Submitted by Paula on
Great article and thanks for posting. One more part of the equation- sustained capacity-building and training. Otpor received a considerable amount of funding from USAID which supported their training of activists, some of which is discussed in the PBS documentary "Bringing Down a Dictator" about the fall of Milosevic. Now Otpor is passing their lessons learned onto others.

Submitted by s masty on
not being 500+ years old yet, i had to rely on second- or third-hand information on the political impact of Gutenberg's printing press. Fascinating to see how modern technology spreads across the public sphere.

Gone are the days that we were told that Africans ans Arabs are not yet ripe for democracy. Today the world is witnessing one of the great founding aspirations of the United Nations' founding fathers being realized, that is, the Enlargement of Freedom. Whether the world powers like it or not, whether the ruthless lootocrats in Africa like it or not; freedom and democracy are advancing at a speed unfathomed by any intellectual prophet. In Tunisia, Egypt, Yemen, Bahrain and now Libya young people have defied bullets and death from the hands of ruthless rulers in order to defeat tyranny. The one instrument that has led them to success is the courage to defeat fear. In most of these tyrannies most of which are in Sub-Saharan Africa, fear is institutionalized. Citizens are terrified each time they see a uniformed officer. Today, North African youths have taught us that one could without sticks and stones defeat armoured vehicles, the shooting of snippers and missile launchers. Youths in Sub-Saharan Africa must prepare themselves for the great liberation challenge that lies ahead of them. The tyrants they shall be confronting include: Paul Biya of Cameroon, Eduardo Dos Sanatos of Angola, Museveni of Uganda, Robert Mugabe of Zimbabwe, Gbagbo of Ivory Coast, Iddriss Debby of Tchad, the Bongo dynasty in Gabon, Theodoro Obing of Equatorial Guinea and Sassou Nguesso of Congo.
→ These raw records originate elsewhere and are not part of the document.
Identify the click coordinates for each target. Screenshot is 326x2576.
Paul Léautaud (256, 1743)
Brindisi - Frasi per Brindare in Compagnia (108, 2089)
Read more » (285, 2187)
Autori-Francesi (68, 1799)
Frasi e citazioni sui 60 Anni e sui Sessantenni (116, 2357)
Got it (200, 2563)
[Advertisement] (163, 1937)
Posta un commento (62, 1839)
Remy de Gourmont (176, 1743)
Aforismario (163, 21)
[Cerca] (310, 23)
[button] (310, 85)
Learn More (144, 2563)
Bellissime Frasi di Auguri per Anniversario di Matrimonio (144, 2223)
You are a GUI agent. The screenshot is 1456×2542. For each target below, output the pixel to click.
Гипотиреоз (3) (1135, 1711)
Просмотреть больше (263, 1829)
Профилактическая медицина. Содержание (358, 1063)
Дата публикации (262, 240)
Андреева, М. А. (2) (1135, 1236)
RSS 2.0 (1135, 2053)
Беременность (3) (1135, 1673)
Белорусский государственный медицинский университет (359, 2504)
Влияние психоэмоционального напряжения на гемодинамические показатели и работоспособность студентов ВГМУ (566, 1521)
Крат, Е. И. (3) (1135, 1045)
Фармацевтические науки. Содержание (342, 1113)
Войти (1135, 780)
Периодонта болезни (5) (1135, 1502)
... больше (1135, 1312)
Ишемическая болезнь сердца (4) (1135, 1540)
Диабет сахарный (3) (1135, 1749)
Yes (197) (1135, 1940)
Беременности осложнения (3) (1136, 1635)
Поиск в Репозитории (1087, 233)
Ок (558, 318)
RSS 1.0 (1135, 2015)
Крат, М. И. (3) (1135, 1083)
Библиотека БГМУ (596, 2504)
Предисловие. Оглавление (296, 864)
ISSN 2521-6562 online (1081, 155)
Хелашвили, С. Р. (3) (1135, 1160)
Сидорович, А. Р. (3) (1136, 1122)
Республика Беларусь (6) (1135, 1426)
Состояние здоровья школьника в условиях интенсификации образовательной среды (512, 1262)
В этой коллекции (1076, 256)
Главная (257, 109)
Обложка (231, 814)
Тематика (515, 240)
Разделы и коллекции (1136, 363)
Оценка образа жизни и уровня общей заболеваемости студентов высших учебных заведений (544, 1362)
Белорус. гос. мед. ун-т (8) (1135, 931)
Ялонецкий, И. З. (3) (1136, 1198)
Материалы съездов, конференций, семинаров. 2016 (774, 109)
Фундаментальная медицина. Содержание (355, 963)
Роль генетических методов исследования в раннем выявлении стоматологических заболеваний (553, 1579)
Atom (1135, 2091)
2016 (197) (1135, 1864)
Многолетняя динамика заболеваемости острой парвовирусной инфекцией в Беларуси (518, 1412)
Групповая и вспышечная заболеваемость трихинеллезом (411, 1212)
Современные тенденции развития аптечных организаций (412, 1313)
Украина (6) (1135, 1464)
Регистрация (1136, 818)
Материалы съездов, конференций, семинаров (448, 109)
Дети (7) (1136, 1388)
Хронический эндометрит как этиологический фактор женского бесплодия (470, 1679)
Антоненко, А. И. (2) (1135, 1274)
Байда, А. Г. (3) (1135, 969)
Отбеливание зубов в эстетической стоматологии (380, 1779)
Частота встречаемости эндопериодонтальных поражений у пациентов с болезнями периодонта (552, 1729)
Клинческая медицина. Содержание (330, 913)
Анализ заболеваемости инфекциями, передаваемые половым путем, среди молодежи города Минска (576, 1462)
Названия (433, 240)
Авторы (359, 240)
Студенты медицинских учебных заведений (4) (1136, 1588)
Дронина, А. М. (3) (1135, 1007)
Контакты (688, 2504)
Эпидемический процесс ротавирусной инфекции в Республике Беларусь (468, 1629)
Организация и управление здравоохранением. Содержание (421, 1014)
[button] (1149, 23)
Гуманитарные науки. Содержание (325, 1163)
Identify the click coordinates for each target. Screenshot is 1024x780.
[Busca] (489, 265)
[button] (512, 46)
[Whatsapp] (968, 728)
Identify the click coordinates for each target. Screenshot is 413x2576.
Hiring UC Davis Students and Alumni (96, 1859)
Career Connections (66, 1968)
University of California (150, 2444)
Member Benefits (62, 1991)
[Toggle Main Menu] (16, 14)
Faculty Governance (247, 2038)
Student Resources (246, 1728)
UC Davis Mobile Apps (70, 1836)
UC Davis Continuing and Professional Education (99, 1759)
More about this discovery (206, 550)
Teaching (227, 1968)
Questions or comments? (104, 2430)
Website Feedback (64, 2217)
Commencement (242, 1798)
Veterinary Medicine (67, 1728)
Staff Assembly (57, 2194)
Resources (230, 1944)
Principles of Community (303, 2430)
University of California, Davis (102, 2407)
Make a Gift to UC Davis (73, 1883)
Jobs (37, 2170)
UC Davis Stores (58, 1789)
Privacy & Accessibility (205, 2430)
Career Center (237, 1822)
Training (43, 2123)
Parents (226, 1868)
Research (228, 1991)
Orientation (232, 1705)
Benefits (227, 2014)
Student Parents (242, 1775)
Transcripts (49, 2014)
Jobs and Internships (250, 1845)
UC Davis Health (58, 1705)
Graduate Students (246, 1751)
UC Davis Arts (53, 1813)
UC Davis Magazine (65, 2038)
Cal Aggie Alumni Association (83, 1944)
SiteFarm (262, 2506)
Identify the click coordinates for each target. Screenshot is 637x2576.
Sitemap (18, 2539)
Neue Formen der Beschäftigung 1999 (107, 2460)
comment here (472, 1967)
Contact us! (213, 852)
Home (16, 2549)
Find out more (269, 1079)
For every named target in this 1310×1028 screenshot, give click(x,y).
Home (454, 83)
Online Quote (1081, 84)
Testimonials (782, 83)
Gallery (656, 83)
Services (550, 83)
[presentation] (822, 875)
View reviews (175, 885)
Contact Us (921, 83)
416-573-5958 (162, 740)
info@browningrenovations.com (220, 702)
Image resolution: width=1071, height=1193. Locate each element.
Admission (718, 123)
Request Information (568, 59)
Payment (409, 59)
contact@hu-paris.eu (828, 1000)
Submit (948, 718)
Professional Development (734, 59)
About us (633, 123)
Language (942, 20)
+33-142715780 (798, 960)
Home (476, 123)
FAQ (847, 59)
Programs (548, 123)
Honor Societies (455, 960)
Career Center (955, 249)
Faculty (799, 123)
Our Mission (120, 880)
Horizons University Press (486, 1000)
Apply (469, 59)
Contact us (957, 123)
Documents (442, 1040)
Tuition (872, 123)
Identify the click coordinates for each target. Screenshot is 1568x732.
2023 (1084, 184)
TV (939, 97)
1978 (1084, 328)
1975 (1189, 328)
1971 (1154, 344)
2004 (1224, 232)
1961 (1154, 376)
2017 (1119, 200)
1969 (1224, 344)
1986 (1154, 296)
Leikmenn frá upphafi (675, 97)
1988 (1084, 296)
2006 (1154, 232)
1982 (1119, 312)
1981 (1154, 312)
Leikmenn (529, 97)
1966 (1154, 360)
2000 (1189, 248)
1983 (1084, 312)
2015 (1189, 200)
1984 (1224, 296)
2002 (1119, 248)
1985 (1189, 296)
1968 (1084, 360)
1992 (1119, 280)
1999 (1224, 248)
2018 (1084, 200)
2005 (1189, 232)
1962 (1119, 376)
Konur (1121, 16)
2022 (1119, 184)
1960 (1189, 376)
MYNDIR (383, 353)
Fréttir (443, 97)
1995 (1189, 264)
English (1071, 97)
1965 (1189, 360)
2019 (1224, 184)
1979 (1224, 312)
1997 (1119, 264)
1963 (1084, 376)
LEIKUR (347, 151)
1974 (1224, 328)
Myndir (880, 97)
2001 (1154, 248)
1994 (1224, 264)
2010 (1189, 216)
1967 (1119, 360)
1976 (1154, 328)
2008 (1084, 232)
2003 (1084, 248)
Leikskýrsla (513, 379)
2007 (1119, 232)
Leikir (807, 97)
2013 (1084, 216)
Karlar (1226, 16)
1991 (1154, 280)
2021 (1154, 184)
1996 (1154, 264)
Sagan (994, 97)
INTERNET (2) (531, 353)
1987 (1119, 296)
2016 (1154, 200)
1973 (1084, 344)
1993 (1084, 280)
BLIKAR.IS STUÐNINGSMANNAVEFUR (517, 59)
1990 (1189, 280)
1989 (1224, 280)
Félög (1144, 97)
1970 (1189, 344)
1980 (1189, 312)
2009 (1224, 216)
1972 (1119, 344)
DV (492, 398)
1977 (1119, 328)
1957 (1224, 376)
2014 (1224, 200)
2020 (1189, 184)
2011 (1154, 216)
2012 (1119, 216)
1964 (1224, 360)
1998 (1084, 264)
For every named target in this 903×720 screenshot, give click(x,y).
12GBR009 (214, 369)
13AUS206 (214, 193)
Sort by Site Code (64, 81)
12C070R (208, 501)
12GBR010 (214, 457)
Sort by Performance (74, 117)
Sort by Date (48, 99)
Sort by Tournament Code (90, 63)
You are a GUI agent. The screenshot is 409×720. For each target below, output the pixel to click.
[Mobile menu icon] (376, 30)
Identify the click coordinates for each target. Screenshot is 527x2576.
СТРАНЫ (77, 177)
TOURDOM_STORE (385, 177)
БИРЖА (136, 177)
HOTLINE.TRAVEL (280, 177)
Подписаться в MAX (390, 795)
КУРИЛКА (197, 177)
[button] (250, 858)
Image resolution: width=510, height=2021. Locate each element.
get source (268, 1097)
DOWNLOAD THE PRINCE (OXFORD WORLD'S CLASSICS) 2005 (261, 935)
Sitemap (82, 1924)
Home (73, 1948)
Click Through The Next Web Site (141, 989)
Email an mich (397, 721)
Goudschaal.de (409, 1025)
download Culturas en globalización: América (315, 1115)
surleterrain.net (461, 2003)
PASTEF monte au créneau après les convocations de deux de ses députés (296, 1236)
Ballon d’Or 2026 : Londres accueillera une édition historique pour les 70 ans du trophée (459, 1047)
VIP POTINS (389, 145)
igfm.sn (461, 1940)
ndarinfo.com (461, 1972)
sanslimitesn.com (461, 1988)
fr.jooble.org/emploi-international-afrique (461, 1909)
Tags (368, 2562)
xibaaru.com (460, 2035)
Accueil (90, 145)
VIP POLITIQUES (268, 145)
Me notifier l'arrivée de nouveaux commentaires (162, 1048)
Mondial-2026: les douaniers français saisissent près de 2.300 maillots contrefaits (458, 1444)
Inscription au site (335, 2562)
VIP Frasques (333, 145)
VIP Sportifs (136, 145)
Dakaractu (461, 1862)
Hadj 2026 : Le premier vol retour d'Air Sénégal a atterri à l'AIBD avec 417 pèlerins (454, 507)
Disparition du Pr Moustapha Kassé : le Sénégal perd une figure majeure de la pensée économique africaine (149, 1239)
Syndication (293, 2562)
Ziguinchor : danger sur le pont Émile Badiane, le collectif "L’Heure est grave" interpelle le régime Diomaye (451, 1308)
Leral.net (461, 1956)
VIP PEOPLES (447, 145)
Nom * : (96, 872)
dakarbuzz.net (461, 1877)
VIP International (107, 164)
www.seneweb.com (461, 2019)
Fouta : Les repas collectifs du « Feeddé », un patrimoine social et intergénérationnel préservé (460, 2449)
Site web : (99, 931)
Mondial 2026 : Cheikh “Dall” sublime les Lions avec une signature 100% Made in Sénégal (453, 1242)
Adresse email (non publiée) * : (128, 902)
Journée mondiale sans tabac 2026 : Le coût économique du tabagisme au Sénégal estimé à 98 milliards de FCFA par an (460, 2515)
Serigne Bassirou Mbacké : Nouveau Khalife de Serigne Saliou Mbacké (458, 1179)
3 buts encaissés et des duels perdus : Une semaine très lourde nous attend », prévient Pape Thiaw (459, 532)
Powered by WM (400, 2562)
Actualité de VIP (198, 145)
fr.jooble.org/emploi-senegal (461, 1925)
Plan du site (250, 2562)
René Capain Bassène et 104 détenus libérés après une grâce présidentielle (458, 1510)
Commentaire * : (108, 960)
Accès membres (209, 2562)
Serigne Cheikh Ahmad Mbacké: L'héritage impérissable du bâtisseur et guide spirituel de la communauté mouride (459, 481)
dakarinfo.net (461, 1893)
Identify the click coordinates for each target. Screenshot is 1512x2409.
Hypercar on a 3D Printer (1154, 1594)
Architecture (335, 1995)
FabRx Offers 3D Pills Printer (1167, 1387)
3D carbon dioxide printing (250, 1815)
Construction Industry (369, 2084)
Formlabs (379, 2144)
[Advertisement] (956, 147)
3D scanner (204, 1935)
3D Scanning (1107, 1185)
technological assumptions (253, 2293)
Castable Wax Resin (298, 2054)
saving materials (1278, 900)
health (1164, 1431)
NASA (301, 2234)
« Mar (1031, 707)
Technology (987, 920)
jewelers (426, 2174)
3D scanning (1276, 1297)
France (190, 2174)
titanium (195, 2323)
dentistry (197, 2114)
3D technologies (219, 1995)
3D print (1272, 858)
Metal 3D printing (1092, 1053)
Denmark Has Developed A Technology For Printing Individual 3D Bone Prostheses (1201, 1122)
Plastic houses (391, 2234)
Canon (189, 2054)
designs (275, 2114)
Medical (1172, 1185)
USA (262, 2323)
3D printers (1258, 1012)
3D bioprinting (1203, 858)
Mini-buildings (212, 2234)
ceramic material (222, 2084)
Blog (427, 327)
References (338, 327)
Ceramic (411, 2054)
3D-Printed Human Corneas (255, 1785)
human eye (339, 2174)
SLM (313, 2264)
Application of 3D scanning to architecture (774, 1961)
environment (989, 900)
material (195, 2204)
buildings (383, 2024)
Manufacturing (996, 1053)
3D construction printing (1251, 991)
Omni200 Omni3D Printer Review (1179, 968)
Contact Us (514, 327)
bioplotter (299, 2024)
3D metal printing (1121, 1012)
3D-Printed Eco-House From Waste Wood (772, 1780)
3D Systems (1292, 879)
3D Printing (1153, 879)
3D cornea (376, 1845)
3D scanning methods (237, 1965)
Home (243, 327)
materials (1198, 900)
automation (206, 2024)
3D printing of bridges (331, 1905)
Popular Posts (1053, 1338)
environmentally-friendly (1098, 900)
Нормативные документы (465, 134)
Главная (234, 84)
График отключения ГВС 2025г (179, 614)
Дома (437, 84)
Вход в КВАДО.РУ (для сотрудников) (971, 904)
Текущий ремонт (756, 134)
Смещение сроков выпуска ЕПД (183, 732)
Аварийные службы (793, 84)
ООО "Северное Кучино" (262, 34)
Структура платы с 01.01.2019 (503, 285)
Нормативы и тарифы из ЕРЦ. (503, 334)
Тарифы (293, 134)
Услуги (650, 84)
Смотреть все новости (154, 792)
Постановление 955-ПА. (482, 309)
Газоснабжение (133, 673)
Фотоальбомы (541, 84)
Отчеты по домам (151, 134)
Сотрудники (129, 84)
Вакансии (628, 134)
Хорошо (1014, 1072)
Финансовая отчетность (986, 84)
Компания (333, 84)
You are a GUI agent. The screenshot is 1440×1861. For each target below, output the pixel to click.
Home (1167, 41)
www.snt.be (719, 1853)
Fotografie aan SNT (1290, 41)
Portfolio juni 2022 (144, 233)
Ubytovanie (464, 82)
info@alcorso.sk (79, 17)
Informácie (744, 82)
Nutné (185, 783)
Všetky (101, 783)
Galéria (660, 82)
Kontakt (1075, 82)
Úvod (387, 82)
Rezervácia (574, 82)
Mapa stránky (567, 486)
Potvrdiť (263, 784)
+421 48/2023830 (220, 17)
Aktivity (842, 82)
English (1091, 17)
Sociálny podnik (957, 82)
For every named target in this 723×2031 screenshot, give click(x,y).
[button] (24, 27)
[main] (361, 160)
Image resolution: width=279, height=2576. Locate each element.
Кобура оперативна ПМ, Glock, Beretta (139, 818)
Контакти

These guys routinely organise and win all elections having corrupted the electoral process at all levels and at times openly stealing the vote with the support of the very powers that now shamelessly speak for democracy and freedom. Youths in Sub-Saharan Africa need training on how to network, organise non-violent mass actions and how to confront armed security services. Fear is the last enemy. While other scientiofic suggestions are welcome, the Bible in John 16:33 enjoins believers to overcome fear and confront life's problems because He/Christ has overcome the world. It is this eternal grace that has been leading the youths of North Africa and the Middle East to chart new grounds opf greater freedom. With faith in the Living God, let youths in Sub-Saharan Africa take the battle when the Holy Spirit shall signal the hour of liberation for this part of the world.